— WHAT YOU SHOULD DO —
Work out how many lines in the data below contain the string "Warrants", and reply with that figure alone.

— SUPPLIED RECORDS —
┏━━
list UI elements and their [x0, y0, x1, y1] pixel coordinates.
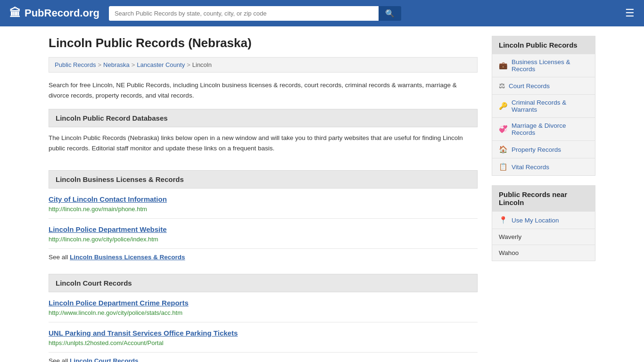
sidebar-records-box: Lincoln Public Records 💼 Business Licens…: [492, 36, 595, 176]
court-header: Lincoln Court Records: [49, 274, 478, 292]
search-input[interactable]: [109, 6, 379, 21]
lincoln-crime-reports-url[interactable]: http://www.lincoln.ne.gov/city/police/st…: [49, 309, 182, 316]
sidebar-item-business-label: Business Licenses & Records: [512, 58, 588, 73]
lincoln-crime-reports-link[interactable]: Lincoln Police Department Crime Reports: [49, 299, 478, 307]
sidebar-item-vital-label: Vital Records: [512, 164, 549, 171]
court-record-2: UNL Parking and Transit Services Office …: [49, 322, 478, 353]
logo-icon: 🏛: [9, 7, 21, 20]
business-header: Lincoln Business Licenses & Records: [49, 170, 478, 189]
location-icon: 📍: [499, 216, 508, 224]
sidebar-nearby-title: Public Records near Lincoln: [492, 186, 595, 211]
databases-header: Lincoln Public Record Databases: [49, 109, 478, 127]
use-location-label: Use My Location: [512, 217, 559, 224]
sidebar: Lincoln Public Records 💼 Business Licens…: [492, 36, 595, 362]
clipboard-icon: 📋: [499, 163, 508, 171]
header: 🏛 PubRecord.org 🔍 ☰: [0, 0, 644, 26]
breadcrumb-sep-2: >: [132, 61, 135, 68]
search-button[interactable]: 🔍: [379, 6, 401, 21]
sidebar-nearby-wahoo[interactable]: Wahoo: [492, 245, 595, 261]
sidebar-nearby-waverly[interactable]: Waverly: [492, 229, 595, 245]
business-section: Lincoln Business Licenses & Records City…: [49, 170, 478, 263]
sidebar-item-marriage[interactable]: 💞 Marriage & Divorce Records: [492, 117, 595, 140]
breadcrumb-lancaster[interactable]: Lancaster County: [137, 61, 185, 68]
court-record-1: Lincoln Police Department Crime Reports …: [49, 292, 478, 322]
court-see-all-link[interactable]: Lincoln Court Records: [70, 357, 139, 362]
sidebar-item-marriage-label: Marriage & Divorce Records: [512, 122, 588, 136]
business-see-all: See all Lincoln Business Licenses & Reco…: [49, 249, 478, 263]
sidebar-item-court-label: Court Records: [509, 82, 550, 90]
business-see-all-link[interactable]: Lincoln Business Licenses & Records: [70, 254, 185, 261]
breadcrumb-sep-3: >: [187, 61, 190, 68]
main-container: Lincoln Public Records (Nebraska) Public…: [39, 26, 605, 362]
sidebar-item-business[interactable]: 💼 Business Licenses & Records: [492, 54, 595, 77]
sidebar-item-property[interactable]: 🏠 Property Records: [492, 140, 595, 158]
menu-button[interactable]: ☰: [625, 7, 635, 19]
briefcase-icon: 💼: [499, 61, 508, 70]
court-see-all-text: See all: [49, 357, 70, 362]
description: Search for free Lincoln, NE Public Recor…: [49, 80, 478, 100]
breadcrumb-sep-1: >: [98, 61, 101, 68]
logo-text: PubRecord.org: [25, 7, 99, 19]
sidebar-item-property-label: Property Records: [512, 146, 561, 153]
waverly-label: Waverly: [499, 233, 521, 240]
business-record-2: Lincoln Police Department Website http:/…: [49, 219, 478, 249]
city-lincoln-contact-url[interactable]: http://lincoln.ne.gov/main/phone.htm: [49, 206, 147, 213]
heart-icon: 💞: [499, 125, 508, 133]
content: Lincoln Public Records (Nebraska) Public…: [49, 36, 478, 362]
unl-parking-url[interactable]: https://unlpts.t2hosted.com/Account/Port…: [49, 339, 164, 346]
search-icon: 🔍: [385, 9, 395, 17]
scales-icon: ⚖: [499, 82, 505, 90]
sidebar-item-vital[interactable]: 📋 Vital Records: [492, 158, 595, 175]
search-form: 🔍: [109, 6, 401, 21]
breadcrumb: Public Records > Nebraska > Lancaster Co…: [49, 57, 478, 73]
court-section: Lincoln Court Records Lincoln Police Dep…: [49, 274, 478, 362]
unl-parking-link[interactable]: UNL Parking and Transit Services Office …: [49, 329, 478, 337]
breadcrumb-public-records[interactable]: Public Records: [55, 61, 96, 68]
business-record-1: City of Lincoln Contact Information http…: [49, 189, 478, 219]
sidebar-item-court[interactable]: ⚖ Court Records: [492, 77, 595, 94]
key-icon: 🔑: [499, 102, 508, 110]
city-lincoln-contact-link[interactable]: City of Lincoln Contact Information: [49, 195, 478, 203]
databases-intro: The Lincoln Public Records (Nebraska) li…: [49, 127, 478, 159]
business-see-all-text: See all: [49, 254, 70, 261]
home-icon: 🏠: [499, 145, 508, 154]
logo[interactable]: 🏛 PubRecord.org: [9, 7, 99, 20]
sidebar-item-criminal[interactable]: 🔑 Criminal Records & Warrants: [492, 94, 595, 117]
court-see-all: See all Lincoln Court Records: [49, 353, 478, 362]
lincoln-police-website-link[interactable]: Lincoln Police Department Website: [49, 225, 478, 233]
sidebar-use-location[interactable]: 📍 Use My Location: [492, 211, 595, 229]
sidebar-nearby-box: Public Records near Lincoln 📍 Use My Loc…: [492, 185, 595, 261]
wahoo-label: Wahoo: [499, 249, 519, 256]
page-title: Lincoln Public Records (Nebraska): [49, 36, 478, 50]
breadcrumb-lincoln: Lincoln: [192, 61, 212, 68]
sidebar-item-criminal-label: Criminal Records & Warrants: [512, 99, 588, 113]
databases-section: Lincoln Public Record Databases The Linc…: [49, 109, 478, 159]
sidebar-records-title: Lincoln Public Records: [492, 36, 595, 54]
menu-icon: ☰: [625, 7, 635, 19]
lincoln-police-website-url[interactable]: http://lincoln.ne.gov/city/police/index.…: [49, 236, 158, 243]
breadcrumb-nebraska[interactable]: Nebraska: [103, 61, 130, 68]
┗━━
— EXPECTED ANSWER —
2